● **BRIEF**:
For the records that follow, please set down exactly the lines between the one holding "Más información sobre Goldoson" and the one holding "información sobre las aplicaciones.", inclusive, and only those.

---

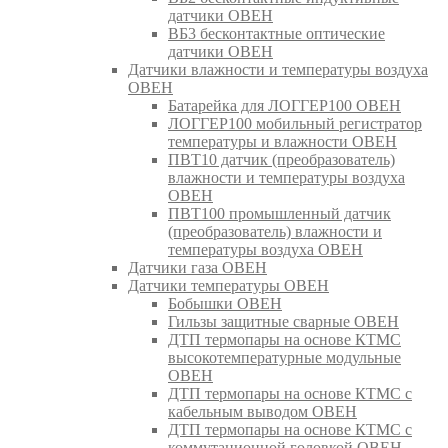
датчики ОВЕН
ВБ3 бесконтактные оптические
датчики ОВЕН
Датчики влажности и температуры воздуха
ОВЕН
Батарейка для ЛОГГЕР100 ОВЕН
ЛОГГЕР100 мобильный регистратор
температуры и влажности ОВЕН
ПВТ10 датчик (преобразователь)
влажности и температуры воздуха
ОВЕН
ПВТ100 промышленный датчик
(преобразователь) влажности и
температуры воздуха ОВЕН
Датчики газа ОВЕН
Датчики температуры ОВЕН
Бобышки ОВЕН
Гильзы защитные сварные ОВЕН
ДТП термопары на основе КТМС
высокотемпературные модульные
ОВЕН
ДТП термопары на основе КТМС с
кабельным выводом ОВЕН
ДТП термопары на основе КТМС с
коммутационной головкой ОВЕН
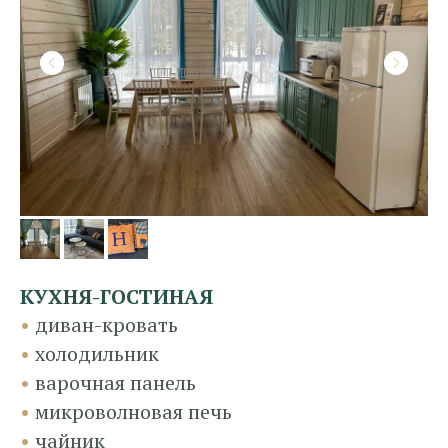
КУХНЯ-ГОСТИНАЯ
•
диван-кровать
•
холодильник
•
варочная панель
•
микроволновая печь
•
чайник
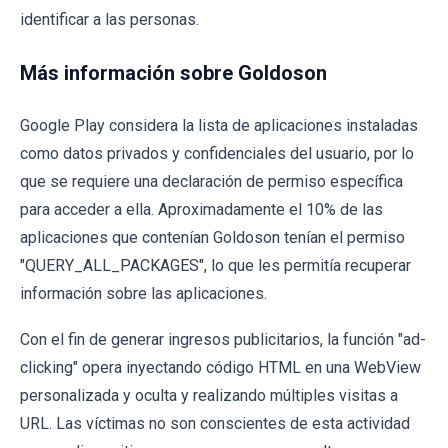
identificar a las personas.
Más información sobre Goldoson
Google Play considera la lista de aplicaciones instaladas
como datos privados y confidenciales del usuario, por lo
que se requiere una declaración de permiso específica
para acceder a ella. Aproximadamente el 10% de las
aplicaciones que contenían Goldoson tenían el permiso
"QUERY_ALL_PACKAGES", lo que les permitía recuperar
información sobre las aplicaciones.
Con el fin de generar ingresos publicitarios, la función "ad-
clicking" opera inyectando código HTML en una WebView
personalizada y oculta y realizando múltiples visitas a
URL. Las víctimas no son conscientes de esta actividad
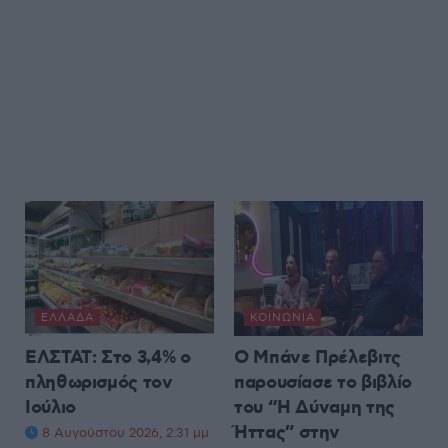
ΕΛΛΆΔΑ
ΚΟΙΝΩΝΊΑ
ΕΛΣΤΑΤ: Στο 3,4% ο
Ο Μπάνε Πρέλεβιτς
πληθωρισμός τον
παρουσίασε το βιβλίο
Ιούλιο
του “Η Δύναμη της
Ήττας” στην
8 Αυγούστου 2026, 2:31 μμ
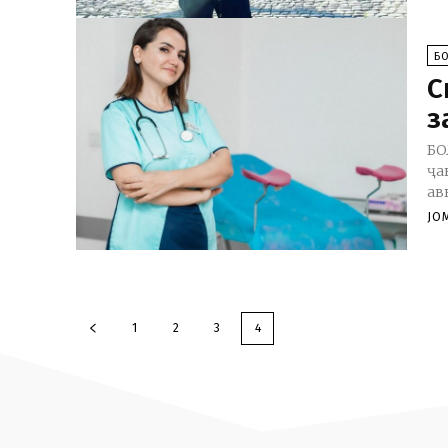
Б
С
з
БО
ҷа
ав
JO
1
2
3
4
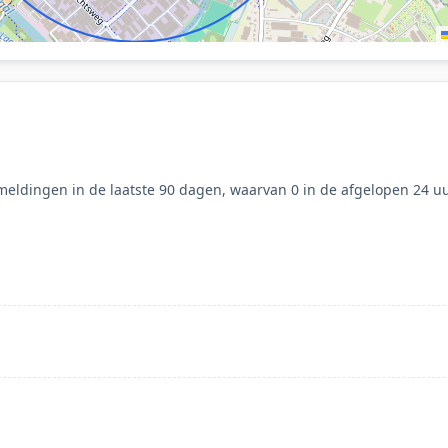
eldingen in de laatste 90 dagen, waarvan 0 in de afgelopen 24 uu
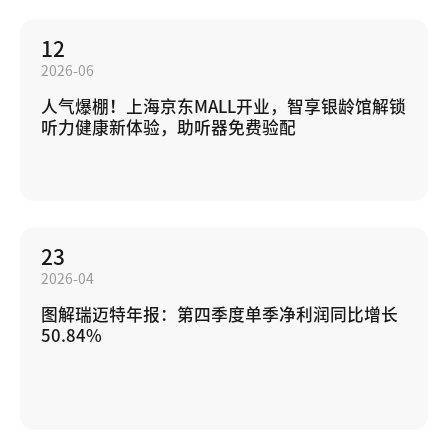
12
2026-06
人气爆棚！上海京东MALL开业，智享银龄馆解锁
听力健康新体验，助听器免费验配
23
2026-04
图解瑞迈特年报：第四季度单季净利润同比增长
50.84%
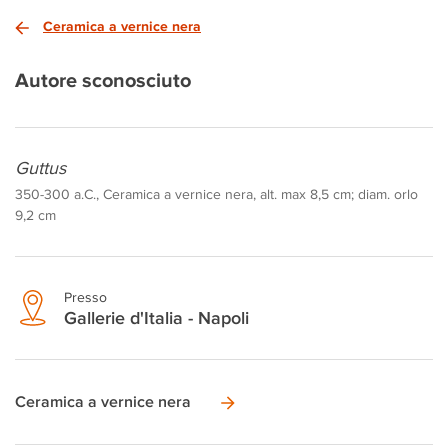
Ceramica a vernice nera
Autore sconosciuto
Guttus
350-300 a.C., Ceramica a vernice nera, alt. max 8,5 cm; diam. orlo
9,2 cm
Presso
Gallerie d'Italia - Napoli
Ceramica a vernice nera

---

● **WRITTEN SOLUTION**:
Más información sobre Goldoson
Google Play considera la lista de aplicaciones instaladas
como datos privados y confidenciales del usuario, por lo
que se requiere una declaración de permiso específica
para acceder a ella. Aproximadamente el 10% de las
aplicaciones que contenían Goldoson tenían el permiso
"QUERY_ALL_PACKAGES", lo que les permitía recuperar
información sobre las aplicaciones.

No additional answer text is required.